Loudness is one of the very few things at the disposal of a composer. When you think about it, there are very few things out of which a composer must make much: pitch, rhythm, timbre and dynamics. Taking away loudness from that takes away a significant amount of material for music to work with. Why should a composer restrict himself to other means when loudness is still at his disposal? Moreover, greater or lesser dissonance doesn't matter except for the contrast in the piece. Similarly volume wouldn't matter except for the contrast in the piece: there is a loud bit because you've just had a quiet bit. I cannot think of any moment in (good) music where loudness is unwarranted: perhaps you could argue it in some of the symphonic works of Dvorak, Tchaikovsky, or maybe Wagner.

I agree that perhaps we shall see some music specifically composed to be recorded and listened to in the bedroom. I will be interested to see what the differences will be with standard concert and chamber works.


----------



## Sid James (Feb 7, 2009)

Ramako said:


> I always like to think that Haydn was intelligent enough to realise that Beethoven might be a great composer, that insulting Beethoven's music was not an intelligent thing for him to do, and it might reveal his own 'fuddy duddy' tastes. Lets face it, if he had heard the Eroica and made some remark about hating it, we'd have never heard the last of it from music historians.


Well I think he thought its wise to keep those types of opinions to oneself, so yes.

& re musicologists grabbing onto these things, yes I think it is a factor, for good or bad. Maybe more for bad. Saint-Saens famous rant at the premiere of Stravinsky's 'Rite of Spring' saying that the opening bassoon was like a buffoon or something, well its reached the level of legend.
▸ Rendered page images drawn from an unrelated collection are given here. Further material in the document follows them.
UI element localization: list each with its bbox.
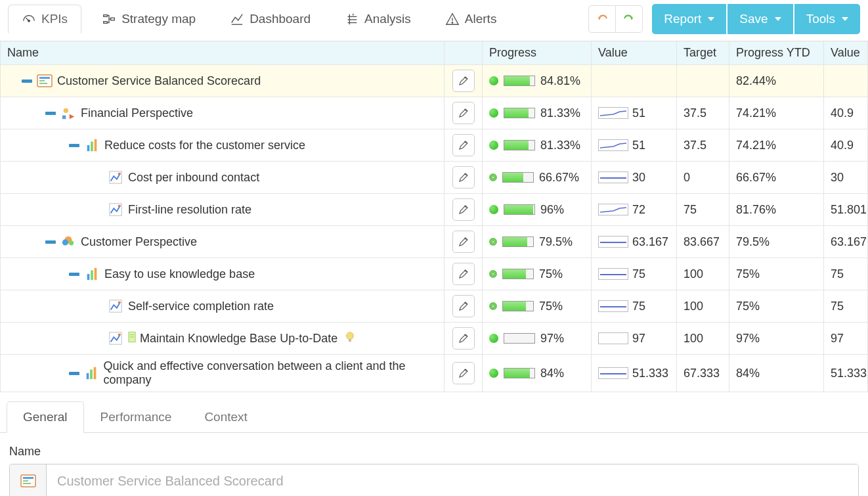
scorecard-icon (36, 74, 53, 88)
progress-ytd-value: 79.5% (729, 226, 824, 258)
tab-dashboard[interactable]: Dashboard (216, 5, 324, 34)
edit-button[interactable] (452, 231, 475, 253)
collapse-icon[interactable] (45, 239, 56, 244)
edit-button[interactable] (452, 166, 475, 189)
initiative-icon (344, 331, 356, 346)
table-row[interactable]: Customer Service Balanced Scorecard84.81… (1, 65, 868, 97)
progress-value: 79.5% (539, 235, 573, 249)
progress-ytd-value: 82.44% (729, 65, 824, 97)
value2: 51.333 (824, 355, 868, 392)
progress-bar (502, 172, 534, 183)
edit-button[interactable] (452, 70, 475, 92)
table-row[interactable]: Reduce costs for the customer service81.… (1, 129, 868, 162)
tab-kpis[interactable]: KPIs (8, 5, 81, 34)
edit-button[interactable] (452, 134, 475, 156)
value2: 40.9 (824, 129, 868, 162)
edit-button[interactable] (452, 198, 475, 221)
collapse-icon[interactable] (45, 110, 56, 116)
tab-alerts[interactable]: Alerts (431, 5, 511, 34)
value2: 75 (824, 290, 868, 323)
customer-icon (60, 235, 77, 249)
caret-down-icon (842, 17, 848, 21)
edit-button[interactable] (452, 295, 475, 317)
status-dot (489, 369, 498, 378)
collapse-icon[interactable] (22, 78, 32, 83)
progress-value: 84.81% (540, 74, 580, 88)
edit-button[interactable] (452, 102, 475, 124)
row-name: Customer Perspective (81, 235, 197, 249)
progress-value: 84% (540, 367, 564, 380)
tab-alerts-label: Alerts (465, 12, 497, 26)
progress-bar (504, 108, 535, 118)
pencil-icon (458, 236, 469, 248)
name-input[interactable] (47, 464, 858, 496)
collapse-icon[interactable] (69, 371, 79, 376)
value2: 97 (824, 323, 868, 355)
collapse-icon[interactable] (69, 143, 79, 148)
edit-button[interactable] (452, 263, 475, 285)
target-value: 100 (677, 323, 729, 355)
kpi-icon (107, 331, 124, 346)
detail-subtabs: General Performance Context (0, 401, 868, 433)
progress-bar (504, 368, 535, 378)
table-row[interactable]: Customer Perspective79.5%63.16783.66779.… (1, 226, 868, 258)
table-row[interactable]: Maintain Knowledge Base Up-to-Date97%971… (1, 323, 868, 355)
progress-value: 75% (539, 267, 563, 281)
target-value: 75 (677, 194, 729, 226)
tab-strategy-map[interactable]: Strategy map (88, 5, 209, 34)
svg-rect-3 (104, 22, 108, 24)
save-button[interactable]: Save (727, 4, 792, 34)
goal-icon (83, 267, 100, 281)
value2 (824, 65, 868, 97)
edit-button[interactable] (452, 362, 475, 384)
progress-ytd-value: 81.76% (729, 194, 824, 226)
undo-button[interactable] (588, 5, 616, 33)
status-dot (489, 76, 498, 85)
row-name: Financial Perspective (81, 106, 193, 120)
perspective-icon (60, 106, 77, 120)
pencil-icon (458, 268, 469, 280)
tools-label: Tools (806, 12, 835, 26)
target-value: 67.333 (677, 355, 729, 392)
redo-button[interactable] (615, 5, 643, 33)
value2: 75 (824, 258, 868, 290)
sparkline (598, 204, 628, 215)
table-row[interactable]: Easy to use knowledge base75%7510075%75 (1, 258, 868, 290)
table-row[interactable]: Quick and effective conversation between… (1, 355, 868, 392)
analysis-icon (345, 12, 359, 26)
pencil-icon (458, 300, 469, 312)
progress-value: 75% (539, 300, 563, 313)
collapse-icon[interactable] (69, 271, 79, 277)
col-name[interactable]: Name (1, 41, 445, 65)
subtab-performance[interactable]: Performance (84, 401, 188, 432)
target-value: 100 (677, 290, 729, 323)
col-value2[interactable]: Value (824, 41, 868, 65)
report-button[interactable]: Report (652, 4, 726, 34)
tools-button[interactable]: Tools (794, 4, 860, 34)
edit-button[interactable] (452, 327, 475, 349)
sparkline (598, 236, 628, 248)
table-row[interactable]: First-line resolution rate96%727581.76%5… (1, 194, 868, 226)
row-name: Quick and effective conversation between… (104, 359, 437, 387)
col-progress[interactable]: Progress (483, 41, 592, 65)
subtab-context[interactable]: Context (188, 401, 263, 432)
subtab-general[interactable]: General (7, 401, 84, 433)
col-target[interactable]: Target (677, 41, 729, 65)
pencil-icon (458, 367, 469, 379)
row-name: First-line resolution rate (128, 203, 251, 217)
tab-analysis[interactable]: Analysis (331, 5, 425, 34)
status-dot (489, 141, 498, 150)
table-row[interactable]: Financial Perspective81.33%5137.574.21%4… (1, 97, 868, 129)
progress-ytd-value: 84% (729, 355, 824, 392)
chart-icon (230, 12, 244, 26)
progress-ytd-value: 66.67% (729, 162, 824, 194)
table-row[interactable]: Cost per inbound contact66.67%30066.67%3… (1, 162, 868, 194)
name-field-label: Name (9, 445, 859, 459)
value: 30 (632, 171, 645, 185)
col-value[interactable]: Value (592, 41, 677, 65)
caret-down-icon (775, 17, 781, 21)
alert-icon (445, 12, 460, 26)
sparkline (598, 107, 628, 119)
col-progress-ytd[interactable]: Progress YTD (729, 41, 824, 65)
table-row[interactable]: Self-service completion rate75%7510075%7… (1, 290, 868, 323)
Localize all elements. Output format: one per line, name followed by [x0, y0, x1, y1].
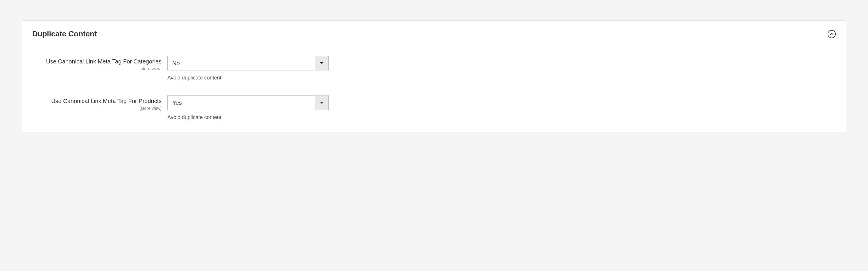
field-label-categories: Use Canonical Link Meta Tag For Categori…	[32, 58, 161, 65]
caret-down-icon	[320, 60, 324, 66]
collapse-toggle[interactable]	[828, 30, 836, 38]
field-comment-products: Avoid duplicate content.	[167, 114, 329, 120]
select-arrow-button	[315, 56, 329, 71]
label-column: Use Canonical Link Meta Tag For Products…	[32, 96, 167, 111]
chevron-up-icon	[830, 31, 834, 37]
canonical-categories-select[interactable]: No	[167, 56, 329, 71]
field-comment-categories: Avoid duplicate content.	[167, 75, 329, 81]
config-section-panel: Duplicate Content Use Canonical Link Met…	[22, 20, 846, 132]
caret-down-icon	[320, 100, 324, 105]
section-title: Duplicate Content	[32, 29, 97, 38]
select-arrow-button	[315, 96, 329, 110]
field-row-categories: Use Canonical Link Meta Tag For Categori…	[32, 56, 836, 81]
section-header[interactable]: Duplicate Content	[32, 29, 836, 38]
scope-label-categories: [store view]	[32, 66, 161, 71]
scope-label-products: [store view]	[32, 106, 161, 111]
select-value: No	[167, 56, 315, 71]
canonical-products-select[interactable]: Yes	[167, 96, 329, 110]
control-column: Yes Avoid duplicate content.	[167, 96, 329, 120]
label-column: Use Canonical Link Meta Tag For Categori…	[32, 56, 167, 71]
select-value: Yes	[167, 96, 315, 110]
control-column: No Avoid duplicate content.	[167, 56, 329, 81]
field-row-products: Use Canonical Link Meta Tag For Products…	[32, 96, 836, 120]
field-label-products: Use Canonical Link Meta Tag For Products	[32, 97, 161, 105]
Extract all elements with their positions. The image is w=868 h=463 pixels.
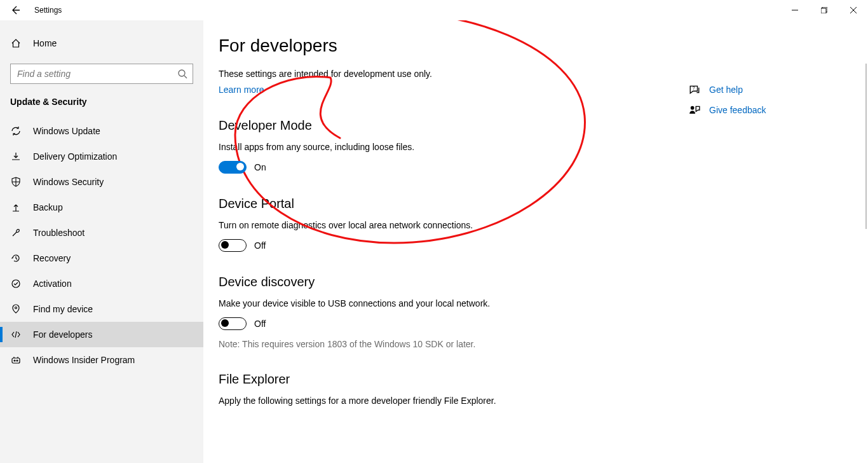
svg-point-10 (17, 360, 18, 361)
sidebar-item-label: Recovery (33, 253, 71, 263)
sync-icon (10, 125, 22, 137)
maximize-icon (821, 7, 827, 13)
svg-line-5 (184, 76, 187, 78)
svg-rect-8 (12, 358, 20, 363)
scrollbar[interactable] (865, 64, 867, 229)
sidebar-item-label: Activation (33, 279, 72, 289)
device-discovery-desc: Make your device visible to USB connecti… (219, 298, 853, 308)
insider-icon (10, 354, 22, 366)
sidebar-item-activation[interactable]: Activation (0, 271, 203, 296)
wrench-icon (10, 227, 22, 238)
file-explorer-desc: Apply the following settings for a more … (219, 396, 853, 406)
device-portal-state: Off (254, 240, 266, 251)
sidebar-item-windows-security[interactable]: Windows Security (0, 169, 203, 195)
learn-more-link[interactable]: Learn more (219, 85, 264, 95)
get-help-label: Get help (709, 85, 743, 95)
sidebar-item-label: Delivery Optimization (33, 151, 117, 162)
device-discovery-note: Note: This requires version 1803 of the … (219, 339, 853, 349)
chat-help-icon: ? (689, 84, 700, 95)
device-portal-group: Device Portal Turn on remote diagnostics… (219, 197, 853, 252)
feedback-icon (689, 104, 700, 116)
device-portal-toggle[interactable] (219, 239, 247, 252)
give-feedback-label: Give feedback (709, 105, 766, 115)
svg-point-4 (179, 70, 185, 76)
svg-point-7 (15, 307, 17, 309)
download-icon (10, 151, 22, 162)
sidebar-item-label: Backup (33, 202, 63, 212)
get-help-link[interactable]: ? Get help (689, 84, 848, 95)
sidebar-item-troubleshoot[interactable]: Troubleshoot (0, 220, 203, 245)
svg-text:?: ? (693, 86, 695, 90)
history-icon (10, 252, 22, 264)
developer-mode-toggle[interactable] (219, 161, 247, 174)
sidebar-item-label: Find my device (33, 304, 93, 314)
maximize-button[interactable] (810, 0, 839, 20)
code-icon (10, 329, 22, 340)
search-field[interactable] (17, 69, 177, 79)
close-button[interactable] (839, 0, 868, 20)
title-bar: Settings (0, 0, 868, 20)
device-portal-heading: Device Portal (219, 197, 853, 211)
developer-mode-desc: Install apps from any source, including … (219, 142, 853, 152)
right-column: ? Get help Give feedback (689, 84, 848, 125)
page-title: For developers (219, 36, 853, 56)
sidebar-item-find-my-device[interactable]: Find my device (0, 296, 203, 322)
sidebar-item-recovery[interactable]: Recovery (0, 245, 203, 271)
device-discovery-heading: Device discovery (219, 275, 853, 289)
sidebar-item-label: Troubleshoot (33, 228, 85, 238)
sidebar-item-label: For developers (33, 329, 92, 340)
search-input[interactable] (10, 64, 193, 84)
sidebar-item-label: Windows Insider Program (33, 355, 135, 365)
home-icon (10, 38, 22, 49)
device-discovery-state: Off (254, 319, 266, 329)
window-title: Settings (31, 6, 62, 15)
location-icon (10, 303, 22, 315)
back-arrow-icon (10, 5, 20, 15)
sidebar-item-for-developers[interactable]: For developers (0, 322, 203, 347)
sidebar-item-label: Windows Security (33, 177, 104, 187)
developer-mode-group: Developer Mode Install apps from any sou… (219, 118, 853, 174)
give-feedback-link[interactable]: Give feedback (689, 104, 848, 116)
developer-mode-state: On (254, 162, 266, 172)
device-discovery-toggle[interactable] (219, 317, 247, 330)
file-explorer-heading: File Explorer (219, 372, 853, 387)
main-content: For developers These settings are intend… (203, 20, 868, 463)
sidebar-item-delivery-optimization[interactable]: Delivery Optimization (0, 144, 203, 169)
check-circle-icon (10, 278, 22, 289)
file-explorer-group: File Explorer Apply the following settin… (219, 372, 853, 406)
sidebar-item-windows-update[interactable]: Windows Update (0, 118, 203, 144)
svg-point-6 (12, 280, 20, 287)
close-icon (850, 7, 857, 13)
minimize-button[interactable] (780, 0, 810, 20)
svg-point-12 (691, 106, 695, 110)
device-discovery-group: Device discovery Make your device visibl… (219, 275, 853, 349)
sidebar-home[interactable]: Home (0, 25, 203, 61)
device-portal-desc: Turn on remote diagnostics over local ar… (219, 220, 853, 230)
sidebar-section-title: Update & Security (0, 93, 203, 118)
page-subtitle: These settings are intended for developm… (219, 69, 853, 79)
search-icon (177, 69, 187, 79)
sidebar: Home Update & Security Windows Update De… (0, 20, 203, 463)
upload-icon (10, 202, 22, 213)
sidebar-home-label: Home (33, 38, 57, 48)
sidebar-item-backup[interactable]: Backup (0, 195, 203, 220)
svg-rect-1 (821, 8, 826, 13)
sidebar-item-windows-insider[interactable]: Windows Insider Program (0, 347, 203, 373)
shield-icon (10, 176, 22, 188)
svg-point-9 (14, 360, 15, 361)
minimize-icon (792, 7, 798, 13)
sidebar-item-label: Windows Update (33, 126, 100, 136)
back-button[interactable] (0, 0, 31, 20)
But in reality, in his younger years, Saint-Saens had been the subject of similar rants on paper done by critics who thought anything since Beethoven's middle period (or something like that) was beyond the pale, too radical, basically not conservative enough for their tastes. But let's not forget, when he was at the Stravinsky premiere, Saint-Saens was like almost eighty years of age. He was at the end of his career while Stravinsky was just at the beginning. So its natural to have a generation gap like that.



Ramako said:


> ... I cannot think of any moment in (good) music where loudness is unwarranted: ...


Well its warranted I think if its the composer's vision to do it, his intention to put some thought across. Eg. in Penderecki's Hiroshima piece (the Threnody) he uses these glissandos and tone clusters, and also the members of the orchestra shouting, to give the effect of catastrophe, or horror, or chaos. Well, whatever it is, it's not pretty. & he deliberately did that. Of course, this type of thing can be for just 'formal' effect. Eg. Mahler used 9-note clusters in the opening 'Adagio' of his 10th symphony. The meaning here is more abstract but for me this is an utterance full of emotion.


----------



## Ramako (Apr 28, 2012)

Sid James said:


> Well its warranted I think if its the composer's vision to do it, his intention to put some thought across. Eg. in Penderecki's Hiroshima piece (the Threnody) he uses these glissandos and tone clusters, and also the members of the orchestra shouting, to give the effect of catastrophe, or horror, or chaos. Well, whatever it is, it's not pretty. & he deliberately did that. Of course, this type of thing can be for just 'formal' effect. Eg. Mahler used 9-note clusters in the opening 'Adagio' of his 10th symphony. The meaning here is more abstract but for me this is an utterance full of emotion.


Interesting on the Mahler, I may have a look at that; I like the movement overall.

I must admit I had more in mind when Beethoven does his forte repetition of the main theme (many examples), which I thought was what DennyL was targeting in complaining of loudness. The whole idea of creating horror in music is a more controversial topic, and an interesting one aesthetically, but I must admit I have always been impressed by the ability of Mozart (perhaps Bach and Handel as well) to create the impression of terror in an entirely tonal controlled, even classical, way. Still, by Mahler the idea of the music 'breaking down' seems to have taken hold (his 9th).


----------



## moody (Nov 5, 2011)

If you've been reading the threads here you have a problem as half,at least,of the posters appear to beleve that shouting their opinions is the secret to success.
As for loudness in music, how would we have for instance Strauss' "Heldenleben" and Saint-Saens Organ Symphony without loudness to name just two---the louder the better I say ,there is also nothing like a hair raising crescendo of a great orchestra in the concert hall.
Those who want the reedy, squeeky sounds of early music or the hooting of madrigals are welcome to them naturally.
But even with solo piano the "Hammerklavier" and an amount of Liszt's music has to be loud for effect.
Lastly, not perhaps appreciated in your screed is the fact that earlier instruments were not capable of large volume.


----------



## Moira (Apr 1, 2012)

Some years, when funding has been in place, our local symphony orchestra has had a musical fireworks night with the fireworks set to go off to the cannon part of the 1812 Overture (Tchaikovsky). It is singularly the loudest music a full orchestra can produce. It is wonderful!


----------